I noticed this line which is specific to debian systems

but it's not applied for versions < 21 . See here

patching the easyblock like this also workarounds the issue but to be honest I am not sure what would be the right fix

 diff -ru /scicore/soft/easybuild/apps/EasyBuild/4.9.1/lib/python3.10/site-packages/easybuild/easyblocks/n/nvhpc.py ~/tmp/nvhpc.py
--- /scicore/soft/easybuild/apps/EasyBuild/4.9.1/lib/python3.10/site-packages/easybuild/easyblocks/n/nvhpc.py   2024-04-17 11:23:00.892718404 +0200
+++ /scicore/home/scicore/easybuild/tmp/nvhpc.py        2024-04-17 12:51:54.115386938 +0200
@@ -54,9 +54,6 @@
 # contents for siterc file to make PGI/NVHPC pick up $LIBRARY_PATH
 # cfr. https://www.pgroup.com/support/link.htm#lib_path_ldflags
 SITERC_LIBRARY_PATH = """
-# get the value of the environment variable LIBRARY_PATH
-variable LIBRARY_PATH is environment(LIBRARY_PATH);
-
 # split this value at colons, separate by -L, prepend 1st one by -L
 variable library_path is
 default($if($LIBRARY_PATH,-L$replace($LIBRARY_PATH,":", -L)));
@@ -188,12 +185,11 @@
                 if os.path.islink(path):
                     os.remove(path)

-        if LooseVersion(self.version) < LooseVersion('21.3'):
-            # install (or update) siterc file to make NVHPC consider $LIBRARY_PATH
-            siterc_path = os.path.join(compilers_subdir, 'bin', 'siterc')
-            write_file(siterc_path, SITERC_LIBRARY_PATH, append=True)
-            self.log.info("Appended instructions to pick up $LIBRARY_PATH to siterc file at %s: %s",
-                          siterc_path, SITERC_LIBRARY_PATH)
+        # install (or update) siterc file to make NVHPC consider $LIBRARY_PATH
+        siterc_path = os.path.join(compilers_subdir, 'bin', 'siterc')
+        write_file(siterc_path, SITERC_LIBRARY_PATH, append=True)
+        self.log.info("Appended instructions to pick up $LIBRARY_PATH to siterc file at %s: %s",
+                      siterc_path, SITERC_LIBRARY_PATH)

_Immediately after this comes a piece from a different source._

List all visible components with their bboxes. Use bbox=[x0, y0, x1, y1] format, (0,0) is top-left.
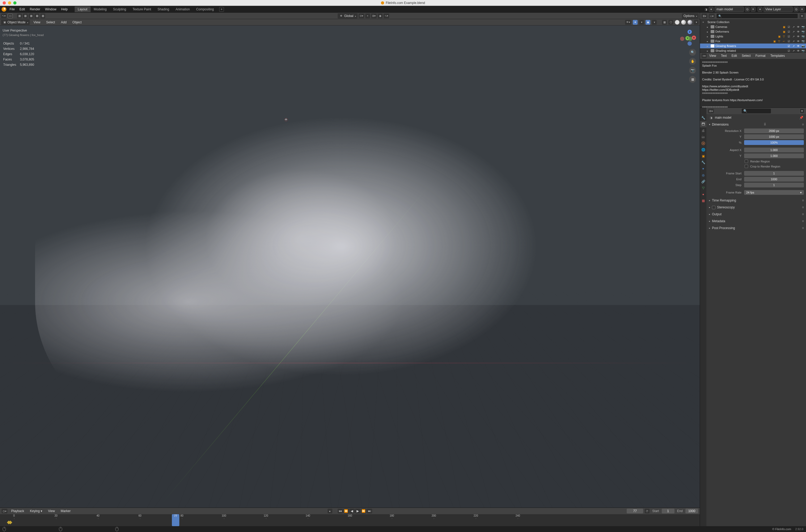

         # The cuda nvvp tar file has broken permissions
         adjust_permissions(self.installdir, stat.S_IWUSR, add=True, onlydirs=True)
pescobar commented 6 months ago

To summarize, the problem is that debian systems need to have folder /usr/lib/x86_64-linux-gnu/ in env var LIBRARY_PATH. This is needed to compile the example in the sanity_check step and also to build any other easyconfig using the nvhpc toolchain

possible solutions are:

allow_append_abs_path = True
modextrapaths = {
    'LD_LIBRARY_PATH':  'Linux_%(arch)s/%(version)s/compilers/extras/qd/lib/',
    'LIBRARY_PATH':  'Linux_%(arch)s/%(version)s/compilers/extras/qd/lib/'
    }

modextrapaths_append = {
    'LD_LIBRARY_PATH':  '/usr/lib/x86_64-linux-gnu',
    'LIBRARY_PATH':  '/usr/lib/x86_64-linux-gnu'
    }
akesandgren commented 2 weeks ago

The correct fix, in my opinion, is to make makelocalrc add

set DEFLIBDIR=/usr/lib/x86_64-linux-gnu;

using this patch in the easyconfig file.

--- nvhpc_2024_241_Linux_x86_64_cuda_multi.orig/install_components/Linux_x86_64/24.1/compilers/bin/makelocalrc  2024-01-26 20:59:25.000000000 +0100
+++ nvhpc_2024_241_Linux_x86_64_cuda_multi/install_components/Linux_x86_64/24.1/compilers/bin/makelocalrc       2024-10-14 12:50:21.607908725 +0200
@@ -394,8 +394,9 @@
     fi
   done

+  os_like=$(grep ID_LIKE /etc/os-release | cut -d= -f2 | sed -e 's/"//g' | cut -d\  -f1)
   # DEFLIBDIR
-  if [ "${arch}" != "Linux_x86_64" ]; then
+  if [ "${arch}" != "Linux_x86_64" -o "${os_like}" = "debian" ]; then
     print_line "set DEFLIBDIR=${DEFLIBDIR};"
   fi